Et c’est ainsi que l’on arrive à une autre statistique fournie par l’Eurostat : les conditions dans lesquelles habitent les Roumains. En 2022, 40,5% des Roumains habitaient des demeures agglomérées, soit le deuxième taux le plus élevé d’Europe après la Lettonie, alors que la moyenne européenne est de 16,8%. A remarquer aussi que la dimension de l’espace habitable, mesurée selon le nombre moyen de pièces par personne, est un autre paramètre dont la valeur est assez basse en Roumanie.
Un Roumain habite en moyenne 1,1 pièce par personne, le niveau le plus bas d’Europe, identique à celui de Pologne et de Slovaquie, alors que la moyenne européenne en est de 1,6 pièces par personne. Au Luxembourg, en Belgique, en Irlande et aux Pays-Bas ce taux est de plus de deux pièces par personne.
Pourquoi cet état de choses en Roumanie ?
Sans doute puisque le confort des travailleurs qu’il fallait loger dans les nouveaux immeubles n’était pas une des principales préoccupations du régime communiste. Les appartements étaient petits et les critères de répartition étaient très stricts. Rien qu’un exemple : une famille avec un enfant avait le droit à un appart à deux pièces – chambre à coucher et salle de séjour.
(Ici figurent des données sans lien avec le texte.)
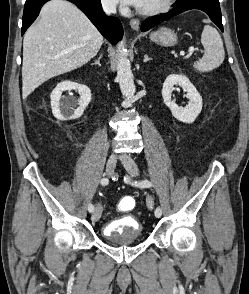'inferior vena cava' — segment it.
Instances as JSON below:
<instances>
[{
  "mask_svg": "<svg viewBox=\"0 0 249 294\" xmlns=\"http://www.w3.org/2000/svg\"><path fill=\"white\" fill-rule=\"evenodd\" d=\"M116 4V0H102L103 10L108 15L116 13Z\"/></svg>",
  "mask_w": 249,
  "mask_h": 294,
  "instance_id": "obj_1",
  "label": "inferior vena cava"
}]
</instances>
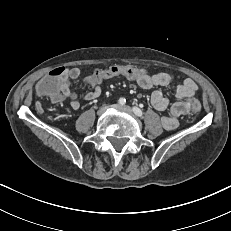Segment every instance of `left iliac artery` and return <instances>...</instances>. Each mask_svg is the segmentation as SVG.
Masks as SVG:
<instances>
[{"mask_svg":"<svg viewBox=\"0 0 231 231\" xmlns=\"http://www.w3.org/2000/svg\"><path fill=\"white\" fill-rule=\"evenodd\" d=\"M133 112L135 113V115H137L138 117H142L143 112L140 108L138 107H133Z\"/></svg>","mask_w":231,"mask_h":231,"instance_id":"44dca946","label":"left iliac artery"}]
</instances>
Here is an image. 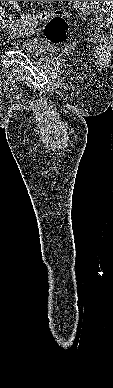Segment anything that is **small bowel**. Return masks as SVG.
<instances>
[{"instance_id":"c3829d8e","label":"small bowel","mask_w":113,"mask_h":388,"mask_svg":"<svg viewBox=\"0 0 113 388\" xmlns=\"http://www.w3.org/2000/svg\"><path fill=\"white\" fill-rule=\"evenodd\" d=\"M10 4H12L15 8H21V2L20 1H9ZM25 18L22 17L21 22H24Z\"/></svg>"}]
</instances>
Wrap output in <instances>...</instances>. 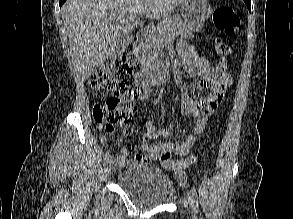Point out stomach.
I'll return each mask as SVG.
<instances>
[{"instance_id": "stomach-1", "label": "stomach", "mask_w": 293, "mask_h": 219, "mask_svg": "<svg viewBox=\"0 0 293 219\" xmlns=\"http://www.w3.org/2000/svg\"><path fill=\"white\" fill-rule=\"evenodd\" d=\"M180 13L190 30L200 31L213 9L206 0H186L181 4Z\"/></svg>"}]
</instances>
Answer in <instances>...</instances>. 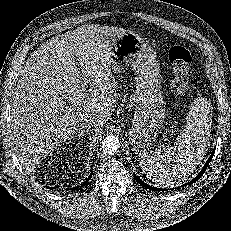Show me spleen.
Here are the masks:
<instances>
[{
  "label": "spleen",
  "mask_w": 231,
  "mask_h": 231,
  "mask_svg": "<svg viewBox=\"0 0 231 231\" xmlns=\"http://www.w3.org/2000/svg\"><path fill=\"white\" fill-rule=\"evenodd\" d=\"M211 121L203 102L196 99L190 106L187 126L173 145L139 153L142 172L159 185H180L196 169L207 151Z\"/></svg>",
  "instance_id": "3e777b00"
}]
</instances>
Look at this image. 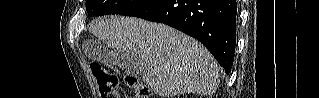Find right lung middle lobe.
Here are the masks:
<instances>
[{
	"label": "right lung middle lobe",
	"mask_w": 319,
	"mask_h": 98,
	"mask_svg": "<svg viewBox=\"0 0 319 98\" xmlns=\"http://www.w3.org/2000/svg\"><path fill=\"white\" fill-rule=\"evenodd\" d=\"M146 0H87L86 10L89 16L123 14Z\"/></svg>",
	"instance_id": "dd1d6c3e"
}]
</instances>
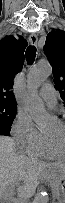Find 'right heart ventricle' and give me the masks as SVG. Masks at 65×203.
I'll use <instances>...</instances> for the list:
<instances>
[{
	"instance_id": "right-heart-ventricle-1",
	"label": "right heart ventricle",
	"mask_w": 65,
	"mask_h": 203,
	"mask_svg": "<svg viewBox=\"0 0 65 203\" xmlns=\"http://www.w3.org/2000/svg\"><path fill=\"white\" fill-rule=\"evenodd\" d=\"M29 156L34 158H41V159H57V157L53 155L49 149L47 140L44 136H42L41 142L32 150L28 152Z\"/></svg>"
}]
</instances>
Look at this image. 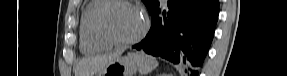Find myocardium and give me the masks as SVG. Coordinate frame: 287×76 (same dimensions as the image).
<instances>
[{
  "label": "myocardium",
  "instance_id": "1",
  "mask_svg": "<svg viewBox=\"0 0 287 76\" xmlns=\"http://www.w3.org/2000/svg\"><path fill=\"white\" fill-rule=\"evenodd\" d=\"M123 4L135 8L143 17V26L140 32L130 39H116L112 37L104 28L103 20L107 12L115 5ZM150 27L148 15L139 5L128 0H106L98 9L93 20V30L97 39L107 47H123L135 44L141 41L147 34Z\"/></svg>",
  "mask_w": 287,
  "mask_h": 76
}]
</instances>
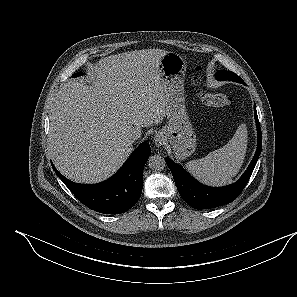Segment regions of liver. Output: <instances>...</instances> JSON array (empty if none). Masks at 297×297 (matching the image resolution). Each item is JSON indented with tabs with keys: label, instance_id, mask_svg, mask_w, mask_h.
<instances>
[{
	"label": "liver",
	"instance_id": "obj_1",
	"mask_svg": "<svg viewBox=\"0 0 297 297\" xmlns=\"http://www.w3.org/2000/svg\"><path fill=\"white\" fill-rule=\"evenodd\" d=\"M166 53L111 55L93 67L91 86L64 84L51 109L48 145L60 173L77 183L102 182L132 153L127 132L162 122L167 105L159 63Z\"/></svg>",
	"mask_w": 297,
	"mask_h": 297
}]
</instances>
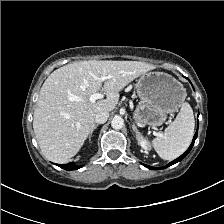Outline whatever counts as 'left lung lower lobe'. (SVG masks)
I'll list each match as a JSON object with an SVG mask.
<instances>
[{
  "mask_svg": "<svg viewBox=\"0 0 224 224\" xmlns=\"http://www.w3.org/2000/svg\"><path fill=\"white\" fill-rule=\"evenodd\" d=\"M196 138H197V132H196V134L194 135L193 141H192L190 147L188 148V150H187L183 155H181L179 158H177L176 160H174V161L170 162L169 164H167L165 167H162V168H156V167H151V166L144 165V164H143V165H144L145 167L149 168V169L158 170V169H165V168H167V167H169V166H171V165H173V164H175V163L181 161V160H182V159H183V158L190 152V150L192 149V147H193V145H194V142H195V139H196Z\"/></svg>",
  "mask_w": 224,
  "mask_h": 224,
  "instance_id": "obj_1",
  "label": "left lung lower lobe"
}]
</instances>
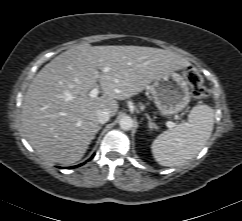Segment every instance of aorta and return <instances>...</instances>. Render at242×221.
Listing matches in <instances>:
<instances>
[{
  "instance_id": "aorta-1",
  "label": "aorta",
  "mask_w": 242,
  "mask_h": 221,
  "mask_svg": "<svg viewBox=\"0 0 242 221\" xmlns=\"http://www.w3.org/2000/svg\"><path fill=\"white\" fill-rule=\"evenodd\" d=\"M119 125L122 130L128 131V130L132 129V127L134 125V121L130 116H123L119 120Z\"/></svg>"
}]
</instances>
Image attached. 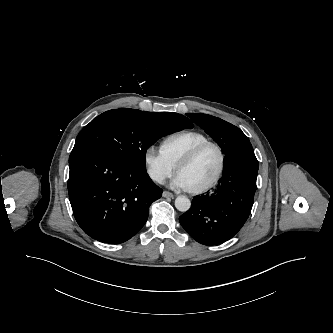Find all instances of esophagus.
<instances>
[{"label": "esophagus", "instance_id": "34e87169", "mask_svg": "<svg viewBox=\"0 0 333 333\" xmlns=\"http://www.w3.org/2000/svg\"><path fill=\"white\" fill-rule=\"evenodd\" d=\"M162 196L164 198H173L174 195L169 191H163Z\"/></svg>", "mask_w": 333, "mask_h": 333}]
</instances>
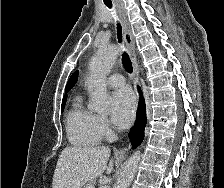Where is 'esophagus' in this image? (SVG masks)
<instances>
[{
	"mask_svg": "<svg viewBox=\"0 0 224 188\" xmlns=\"http://www.w3.org/2000/svg\"><path fill=\"white\" fill-rule=\"evenodd\" d=\"M118 11H119L121 21L123 24L124 38H125L127 51L129 53V56L131 58V62L133 65L134 89L137 92V86L139 85V71H138V64H137L136 52H135V41H134L131 27L126 19L124 12L122 11V9L120 7H118ZM127 150H128V148H125V149L121 150V152H119V153H124Z\"/></svg>",
	"mask_w": 224,
	"mask_h": 188,
	"instance_id": "1",
	"label": "esophagus"
}]
</instances>
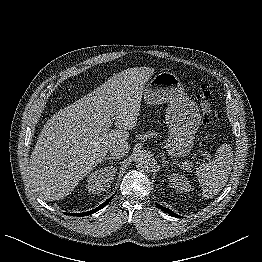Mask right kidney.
<instances>
[{"mask_svg": "<svg viewBox=\"0 0 262 262\" xmlns=\"http://www.w3.org/2000/svg\"><path fill=\"white\" fill-rule=\"evenodd\" d=\"M115 169L112 167H105L91 173L87 179L86 188L89 193L99 194L107 191L114 180Z\"/></svg>", "mask_w": 262, "mask_h": 262, "instance_id": "right-kidney-1", "label": "right kidney"}]
</instances>
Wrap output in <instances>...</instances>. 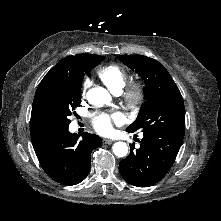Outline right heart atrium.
I'll return each mask as SVG.
<instances>
[{
	"label": "right heart atrium",
	"mask_w": 221,
	"mask_h": 221,
	"mask_svg": "<svg viewBox=\"0 0 221 221\" xmlns=\"http://www.w3.org/2000/svg\"><path fill=\"white\" fill-rule=\"evenodd\" d=\"M89 85H90V81L88 79H85L84 82H83V87H82L83 93L86 92V90L89 87Z\"/></svg>",
	"instance_id": "1"
}]
</instances>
Pourtant au début elle ne pouvait espérer qu’à obtenir un studio.
C’est pourquoi certains Roumains s’adonnaient à toute sorte de subterfuges dont de fausses attestations médicales, comme quoi un des deux époux souffrait d’une maladie respiratoire par exemple. C’est ainsi, par exemple, qu’une famille a pu décrocher en 1988 une répartition pour un appartement à trois pièces au lieu de deux. C’était une pratique assez répandue, car à l’époque communiste, la corruption était omniprésente.
Dans ce contexte, où l’on est tous propriétaires il est tout à fait normal que les nouvelles générations choisissent de s’acheter un appartement ou une maison plutôt que de louer. D’abord, parce que l’immobilier est toujours vu comme un investissement sûr. Après l’inflation galopante des années ’90 et la chute de schémas pyramidaux, des fonds d’investissements et la faillite de certains fonds à l’époque, les Roumains sont persuadés qu’une propriété immobilière sera toujours le moyen le plus sûr de consolider et de léguer son patrimoine.
Des crédits moins chers qu’un loyer
Et pas en dernier lieu, à l’heure actuelle, rembourser un crédit hypothécaire peut s’avérer moins cher que de payer un loyer pour le même type d’immeuble. Explication : la mensualité moyenne pour les crédits hypothécaires de Roumanie est de 400 euros environ, soit égale au loyer moyen pour un deux pièces. Le prix moyen d’un logement tourne autour des 1 800 euros par mètre carré à Bucarest, un des plus élevés du pays mais pas si élevé qu’à Cluj, dans le centre-ouest, où le prix moyen est de quelque 2 800 euros. Du coup, les Roumains disent souvent qu’ils préfèrent investir dans leur propre appart que de payer un loyer, estimant qu’ils perdent ainsi leur argent.